Cependant, cette manifestation de mépris eut le don de le galvaniser. Il se permit de crier :

— Ah ! si j’avais quelque empire sur vous, je vous aurais fait séquestrer depuis longtemps !

— Monsieur, intervint ma mère, ne prenez pas à partie cette enfant. Que l’entretien reste strictement entre nous.

Sa parole était ferme. Elle poursuivit :

— Je vous ai donné déjà ma réponse. Je ne veux pas me remarier.

Maman n’avait plus l’air exaspéré qu’elle avait eu à la première tentative de Chanteux. La surprise était passée.

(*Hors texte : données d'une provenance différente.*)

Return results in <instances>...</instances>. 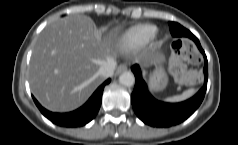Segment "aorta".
Returning <instances> with one entry per match:
<instances>
[{
	"instance_id": "1",
	"label": "aorta",
	"mask_w": 238,
	"mask_h": 145,
	"mask_svg": "<svg viewBox=\"0 0 238 145\" xmlns=\"http://www.w3.org/2000/svg\"><path fill=\"white\" fill-rule=\"evenodd\" d=\"M120 84L131 87L135 83V77L132 72L125 71L119 76Z\"/></svg>"
}]
</instances>
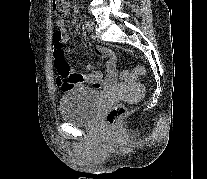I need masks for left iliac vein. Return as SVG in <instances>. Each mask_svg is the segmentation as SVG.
Listing matches in <instances>:
<instances>
[{"label":"left iliac vein","instance_id":"obj_1","mask_svg":"<svg viewBox=\"0 0 207 179\" xmlns=\"http://www.w3.org/2000/svg\"><path fill=\"white\" fill-rule=\"evenodd\" d=\"M95 27H96V24H95V23H92L91 21H89V26H88V28H89L90 30H93V28H95ZM94 37L97 38V37H98V34L95 33V34H94Z\"/></svg>","mask_w":207,"mask_h":179}]
</instances>
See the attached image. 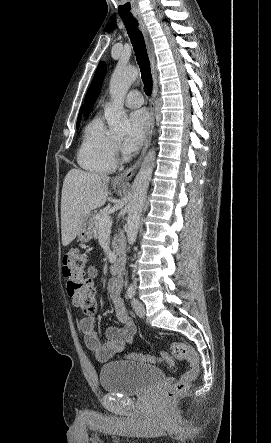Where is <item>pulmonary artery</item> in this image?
Here are the masks:
<instances>
[{
	"instance_id": "1",
	"label": "pulmonary artery",
	"mask_w": 271,
	"mask_h": 443,
	"mask_svg": "<svg viewBox=\"0 0 271 443\" xmlns=\"http://www.w3.org/2000/svg\"><path fill=\"white\" fill-rule=\"evenodd\" d=\"M123 102L131 108L140 107L144 103L142 94L137 90L130 91L123 97Z\"/></svg>"
}]
</instances>
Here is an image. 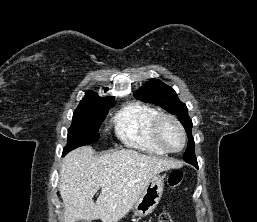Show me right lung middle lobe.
Returning <instances> with one entry per match:
<instances>
[{
  "label": "right lung middle lobe",
  "mask_w": 257,
  "mask_h": 222,
  "mask_svg": "<svg viewBox=\"0 0 257 222\" xmlns=\"http://www.w3.org/2000/svg\"><path fill=\"white\" fill-rule=\"evenodd\" d=\"M113 104L114 102L108 104H79L74 111L72 125L68 129V142L63 150V155L77 147L95 142L100 138L99 128L108 113V109Z\"/></svg>",
  "instance_id": "dd1d6c3e"
}]
</instances>
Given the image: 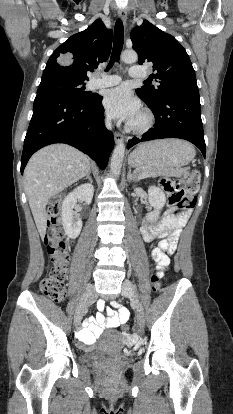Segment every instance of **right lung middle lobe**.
I'll list each match as a JSON object with an SVG mask.
<instances>
[{"mask_svg": "<svg viewBox=\"0 0 233 414\" xmlns=\"http://www.w3.org/2000/svg\"><path fill=\"white\" fill-rule=\"evenodd\" d=\"M84 89L85 83L83 81L60 76H47L42 77L37 95L53 94L75 101H89L96 97V94L86 92Z\"/></svg>", "mask_w": 233, "mask_h": 414, "instance_id": "obj_1", "label": "right lung middle lobe"}]
</instances>
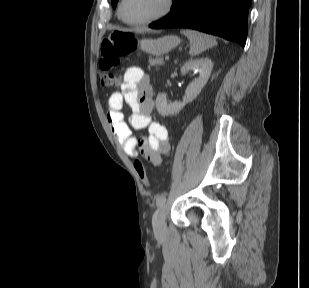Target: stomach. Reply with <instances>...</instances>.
Instances as JSON below:
<instances>
[{"mask_svg":"<svg viewBox=\"0 0 309 288\" xmlns=\"http://www.w3.org/2000/svg\"><path fill=\"white\" fill-rule=\"evenodd\" d=\"M180 39L177 36H164L158 39H143L140 41V48L152 55L160 56L168 53L179 45Z\"/></svg>","mask_w":309,"mask_h":288,"instance_id":"stomach-1","label":"stomach"}]
</instances>
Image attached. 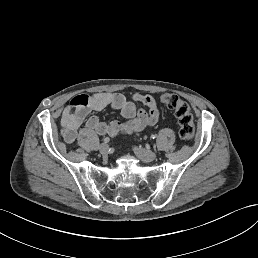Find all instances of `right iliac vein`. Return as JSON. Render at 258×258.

Elle était préparée à la lutte et usait de ses armes tranquillement afin de calmer la brute qui voulait la réduire.

Je m’étais recroquevillée dans mon fauteuil, prête à bondir sur Chanteux.

J’avais lu des romans trouvés dans le grenier, mais jamais je n’y avais découvert des scènes comme celle que nous vivions ! Je croyais que le monde aimait la paix, mais je remarquais que la guerre venait toujours d’un être damné qui dissolvait la tranquillité.

Le régisseur éleva la voix pour dire :

— Vous y viendrez !

Puis, sans saluer, tournant les talons, il sortit, ne modérant ni sa marche bruyante, ni la fermeture de la porte.

Je regardai ma mère.

Courbée en deux sur son siège, les larmes sillonnaient ses joues.

— Où en suis-je donc arrivée ? gémit-elle en se tordant les mains.

Je me précipitai à ses genoux.

— Ne pleure pas, tout s’arrangera, maman, le bon Dieu nous épargnera la misère et nous préservera de Chanteux.

— Ah ! que faut-il faire ? Quelle alternative ! La ruine ou… Chanteux.

Maman poussa un soupir et s’évanouit.

Jamais je ne l’avais vue ainsi et je la crus morte.

Je criai :

— Maman ! maman !

Je courus chercher Jeannic qui l’aspergea d’eau de Cologne.